A number of CUAs in oncology have been conducted in Germany or in multi-center studies including Germany in recent years. Some of these used generic utility instruments [27, 28], others obtained health utility values from the literature [29, 30], by expert ratings [31] or via mapping procedures [32]. The new utility instrument offers a valuable alternative as patient utilities can directly be obtained from the parent instrument, the QLQ-C30, which is routinely used in many oncological studies conducted in European countries, including Germany. Moreover, as a cancer-specific utility instrument it has the potential to capture cancer-specific treatment effects better than generic MAUIs like the EQ-5D, although this is yet to be tested empirically.

Our study has some limitations. First, there is the potential that our sample is non-representative of the entire population due to their self-selection into the online panel. Our quota sampling for age and sex ensured that our sample was representative on these two key demographics. However, there was an over-representation of respondents with high educational levels in both valuation surveys. This may be a typical characteristic of online samples as it was also found in the Australian survey [10]. It is important to note that the effect of education on health utility values has been found to be consistently small in a systematic review on EQ-5D valuation studies [33] and in other valuations [34, 35]. Second, some non-monotonicities were encountered in the Germany 1 survey. Consistent with the practice used by other researchers, we imposed constraints on model parameters to remove non-monotonicities [10].

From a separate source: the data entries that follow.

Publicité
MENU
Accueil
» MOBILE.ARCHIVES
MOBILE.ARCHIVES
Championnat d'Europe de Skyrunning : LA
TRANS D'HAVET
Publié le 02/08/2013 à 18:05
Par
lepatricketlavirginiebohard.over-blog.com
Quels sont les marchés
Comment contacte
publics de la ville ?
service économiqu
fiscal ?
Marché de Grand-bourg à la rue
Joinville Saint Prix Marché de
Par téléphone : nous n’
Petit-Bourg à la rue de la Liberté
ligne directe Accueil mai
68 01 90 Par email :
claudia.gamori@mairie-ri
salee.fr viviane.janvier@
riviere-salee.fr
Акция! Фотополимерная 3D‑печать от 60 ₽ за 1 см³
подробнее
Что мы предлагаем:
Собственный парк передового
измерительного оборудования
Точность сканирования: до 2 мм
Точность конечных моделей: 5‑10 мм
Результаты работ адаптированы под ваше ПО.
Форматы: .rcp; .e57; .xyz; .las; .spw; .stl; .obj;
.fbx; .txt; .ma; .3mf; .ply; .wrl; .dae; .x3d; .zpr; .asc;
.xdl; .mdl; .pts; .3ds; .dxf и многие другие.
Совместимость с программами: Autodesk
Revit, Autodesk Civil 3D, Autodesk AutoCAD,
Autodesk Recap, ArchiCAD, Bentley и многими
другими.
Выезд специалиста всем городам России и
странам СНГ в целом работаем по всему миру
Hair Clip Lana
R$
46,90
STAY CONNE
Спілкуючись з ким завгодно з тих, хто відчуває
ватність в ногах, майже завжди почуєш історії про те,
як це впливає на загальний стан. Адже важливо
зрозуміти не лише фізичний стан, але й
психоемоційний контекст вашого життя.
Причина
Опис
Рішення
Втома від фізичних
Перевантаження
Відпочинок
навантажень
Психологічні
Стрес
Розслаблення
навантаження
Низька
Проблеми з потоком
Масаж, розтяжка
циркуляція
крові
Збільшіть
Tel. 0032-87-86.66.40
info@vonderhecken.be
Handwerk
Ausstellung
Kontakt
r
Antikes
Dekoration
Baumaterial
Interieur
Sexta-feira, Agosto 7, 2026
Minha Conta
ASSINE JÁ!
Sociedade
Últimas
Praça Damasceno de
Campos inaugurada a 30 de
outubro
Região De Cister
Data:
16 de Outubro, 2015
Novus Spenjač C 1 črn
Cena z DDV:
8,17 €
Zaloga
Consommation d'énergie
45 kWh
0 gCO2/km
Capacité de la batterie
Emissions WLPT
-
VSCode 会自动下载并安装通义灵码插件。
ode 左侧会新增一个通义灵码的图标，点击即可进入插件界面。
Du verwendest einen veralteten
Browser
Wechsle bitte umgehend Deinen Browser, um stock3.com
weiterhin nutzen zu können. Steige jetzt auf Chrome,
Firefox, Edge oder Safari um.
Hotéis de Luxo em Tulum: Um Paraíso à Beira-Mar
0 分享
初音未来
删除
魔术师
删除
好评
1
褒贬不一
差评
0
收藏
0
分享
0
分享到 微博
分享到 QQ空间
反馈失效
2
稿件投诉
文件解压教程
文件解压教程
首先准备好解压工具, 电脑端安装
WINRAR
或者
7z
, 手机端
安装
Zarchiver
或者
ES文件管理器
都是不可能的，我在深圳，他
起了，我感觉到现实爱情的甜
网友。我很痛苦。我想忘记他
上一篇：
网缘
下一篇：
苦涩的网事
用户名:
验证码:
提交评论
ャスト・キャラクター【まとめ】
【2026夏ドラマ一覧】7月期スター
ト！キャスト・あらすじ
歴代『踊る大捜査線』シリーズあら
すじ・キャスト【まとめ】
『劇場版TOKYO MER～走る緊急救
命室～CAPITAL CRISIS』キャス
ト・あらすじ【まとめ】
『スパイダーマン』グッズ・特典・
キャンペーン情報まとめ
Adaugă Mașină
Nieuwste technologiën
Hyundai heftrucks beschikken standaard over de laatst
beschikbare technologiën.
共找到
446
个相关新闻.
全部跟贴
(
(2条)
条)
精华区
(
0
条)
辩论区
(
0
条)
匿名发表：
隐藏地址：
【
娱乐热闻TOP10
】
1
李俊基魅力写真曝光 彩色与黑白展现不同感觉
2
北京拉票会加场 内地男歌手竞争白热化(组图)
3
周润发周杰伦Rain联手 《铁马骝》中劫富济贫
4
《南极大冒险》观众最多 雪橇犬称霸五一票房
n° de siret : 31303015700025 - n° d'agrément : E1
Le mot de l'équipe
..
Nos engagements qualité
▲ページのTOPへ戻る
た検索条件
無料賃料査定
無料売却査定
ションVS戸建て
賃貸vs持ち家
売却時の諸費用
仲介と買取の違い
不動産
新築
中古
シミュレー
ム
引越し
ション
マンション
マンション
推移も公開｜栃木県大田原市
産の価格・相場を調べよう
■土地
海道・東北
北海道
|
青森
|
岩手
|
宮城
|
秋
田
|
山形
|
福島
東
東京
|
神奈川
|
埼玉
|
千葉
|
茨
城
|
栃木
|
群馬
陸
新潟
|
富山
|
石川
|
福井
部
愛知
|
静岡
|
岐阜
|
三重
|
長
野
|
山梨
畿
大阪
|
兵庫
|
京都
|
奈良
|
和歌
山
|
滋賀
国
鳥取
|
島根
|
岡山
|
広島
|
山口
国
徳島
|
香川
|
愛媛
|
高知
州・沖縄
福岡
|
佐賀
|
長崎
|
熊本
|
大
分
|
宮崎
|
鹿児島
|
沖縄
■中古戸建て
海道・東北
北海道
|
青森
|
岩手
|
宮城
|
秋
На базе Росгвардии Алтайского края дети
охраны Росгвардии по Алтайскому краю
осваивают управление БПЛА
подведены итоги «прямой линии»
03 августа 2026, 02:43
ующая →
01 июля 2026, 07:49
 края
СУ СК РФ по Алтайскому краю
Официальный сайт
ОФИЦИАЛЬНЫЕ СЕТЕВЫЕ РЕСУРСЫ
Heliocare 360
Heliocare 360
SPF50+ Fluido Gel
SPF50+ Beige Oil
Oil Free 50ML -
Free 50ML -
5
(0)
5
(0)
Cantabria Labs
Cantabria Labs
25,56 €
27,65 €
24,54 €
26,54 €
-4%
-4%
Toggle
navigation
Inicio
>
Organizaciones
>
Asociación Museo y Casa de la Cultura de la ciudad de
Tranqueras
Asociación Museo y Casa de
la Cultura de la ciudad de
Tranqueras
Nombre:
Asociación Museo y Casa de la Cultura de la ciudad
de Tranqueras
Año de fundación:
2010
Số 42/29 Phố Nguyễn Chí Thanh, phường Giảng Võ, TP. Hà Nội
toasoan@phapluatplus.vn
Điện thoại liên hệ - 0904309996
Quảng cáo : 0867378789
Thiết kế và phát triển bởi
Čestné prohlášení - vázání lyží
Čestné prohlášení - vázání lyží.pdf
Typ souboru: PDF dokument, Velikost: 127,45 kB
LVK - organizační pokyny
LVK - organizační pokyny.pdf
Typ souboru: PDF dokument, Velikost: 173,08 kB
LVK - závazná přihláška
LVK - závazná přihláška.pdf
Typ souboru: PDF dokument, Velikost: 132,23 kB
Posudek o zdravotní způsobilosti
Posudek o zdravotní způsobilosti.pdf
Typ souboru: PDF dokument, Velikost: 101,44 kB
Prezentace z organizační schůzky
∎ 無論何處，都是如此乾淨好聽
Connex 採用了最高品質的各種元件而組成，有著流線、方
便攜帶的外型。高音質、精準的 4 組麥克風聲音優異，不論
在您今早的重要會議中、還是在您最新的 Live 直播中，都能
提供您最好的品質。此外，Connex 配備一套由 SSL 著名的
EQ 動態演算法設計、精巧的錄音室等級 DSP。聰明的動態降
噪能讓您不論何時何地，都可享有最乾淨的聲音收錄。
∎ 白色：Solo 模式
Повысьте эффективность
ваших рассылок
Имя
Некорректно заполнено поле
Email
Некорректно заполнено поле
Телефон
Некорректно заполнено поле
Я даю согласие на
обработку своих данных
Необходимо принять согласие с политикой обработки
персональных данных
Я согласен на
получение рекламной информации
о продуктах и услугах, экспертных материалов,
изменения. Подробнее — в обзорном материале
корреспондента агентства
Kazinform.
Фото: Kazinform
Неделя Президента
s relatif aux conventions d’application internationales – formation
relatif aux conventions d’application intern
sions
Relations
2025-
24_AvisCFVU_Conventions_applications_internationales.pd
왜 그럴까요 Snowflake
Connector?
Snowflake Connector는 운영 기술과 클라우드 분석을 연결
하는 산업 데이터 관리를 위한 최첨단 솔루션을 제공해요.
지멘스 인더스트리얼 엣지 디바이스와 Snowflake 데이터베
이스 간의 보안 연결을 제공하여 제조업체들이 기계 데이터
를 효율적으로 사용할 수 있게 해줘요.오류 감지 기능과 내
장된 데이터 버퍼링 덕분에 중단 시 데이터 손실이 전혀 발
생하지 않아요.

In summary, the present paper provides utility weights for the new cancer-specific utility instrument, the QLU-C10D, for an economically important European country, Germany. This is of relevance for future cancer related CUAs performed in Germany. At the same time, the present paper is to be regarded as one piece of research within a larger program with a broader, international perspective. Thus, QLU-C10D valuations for a number of other countries, including the UK, France, Italy, Poland, Canada and the US, are presently underway. In their entirety they should provide a basis for more targeted decision making in cancer care.